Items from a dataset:
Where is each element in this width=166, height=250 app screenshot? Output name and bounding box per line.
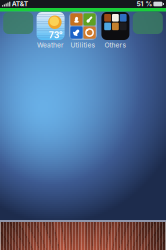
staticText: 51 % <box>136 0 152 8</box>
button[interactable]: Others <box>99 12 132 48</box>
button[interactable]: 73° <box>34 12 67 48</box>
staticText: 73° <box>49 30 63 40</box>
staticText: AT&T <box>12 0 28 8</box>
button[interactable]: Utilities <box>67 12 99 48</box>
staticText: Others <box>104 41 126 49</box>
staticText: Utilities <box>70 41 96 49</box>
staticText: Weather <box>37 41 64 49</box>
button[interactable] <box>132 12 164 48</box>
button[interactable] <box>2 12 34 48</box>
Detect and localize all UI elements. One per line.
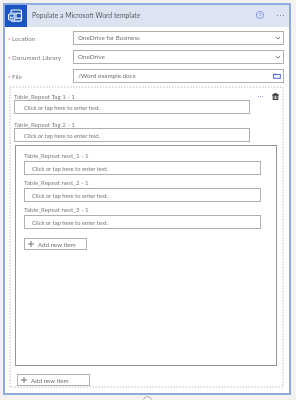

--

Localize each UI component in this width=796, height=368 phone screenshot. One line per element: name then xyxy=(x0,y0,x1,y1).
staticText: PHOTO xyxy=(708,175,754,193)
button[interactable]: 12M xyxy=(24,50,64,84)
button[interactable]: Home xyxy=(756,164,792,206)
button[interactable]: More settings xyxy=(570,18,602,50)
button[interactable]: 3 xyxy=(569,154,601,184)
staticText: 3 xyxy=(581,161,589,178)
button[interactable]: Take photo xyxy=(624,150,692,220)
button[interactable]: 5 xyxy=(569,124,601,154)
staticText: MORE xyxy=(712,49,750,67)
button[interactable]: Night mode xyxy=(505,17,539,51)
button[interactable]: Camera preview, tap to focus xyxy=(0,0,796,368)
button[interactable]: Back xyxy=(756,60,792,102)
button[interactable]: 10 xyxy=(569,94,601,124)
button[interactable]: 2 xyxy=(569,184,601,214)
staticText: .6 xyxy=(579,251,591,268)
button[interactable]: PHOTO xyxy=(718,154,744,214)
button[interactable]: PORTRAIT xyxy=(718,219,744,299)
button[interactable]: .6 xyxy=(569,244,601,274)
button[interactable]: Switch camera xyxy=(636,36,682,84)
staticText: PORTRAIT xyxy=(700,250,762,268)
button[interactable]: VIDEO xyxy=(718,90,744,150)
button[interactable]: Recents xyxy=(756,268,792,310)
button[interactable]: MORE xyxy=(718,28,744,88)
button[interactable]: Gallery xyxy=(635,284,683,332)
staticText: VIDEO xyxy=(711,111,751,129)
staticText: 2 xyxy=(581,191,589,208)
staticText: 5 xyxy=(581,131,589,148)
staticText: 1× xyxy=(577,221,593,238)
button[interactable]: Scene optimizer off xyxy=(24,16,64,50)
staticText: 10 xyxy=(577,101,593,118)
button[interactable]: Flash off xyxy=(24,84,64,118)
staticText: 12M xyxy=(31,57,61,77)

Task requirements:
Please set down, exactly and with no pictures, the lines in the entries above starting at the one holding "Where is each" and ending at the one holding "Detect and localize", ends included.

Completed exercise:
Where is each element in this width=166, height=250 app screenshot? Output name and bounding box per line.
staticText: 51 % <box>136 0 152 8</box>
button[interactable]: Others <box>99 12 132 48</box>
button[interactable]: 73° <box>34 12 67 48</box>
staticText: 73° <box>49 30 63 40</box>
staticText: AT&T <box>12 0 28 8</box>
button[interactable]: Utilities <box>67 12 99 48</box>
staticText: Others <box>104 41 126 49</box>
staticText: Utilities <box>70 41 96 49</box>
staticText: Weather <box>37 41 64 49</box>
button[interactable] <box>132 12 164 48</box>
button[interactable] <box>2 12 34 48</box>
Detect and localize all UI elements. One per line.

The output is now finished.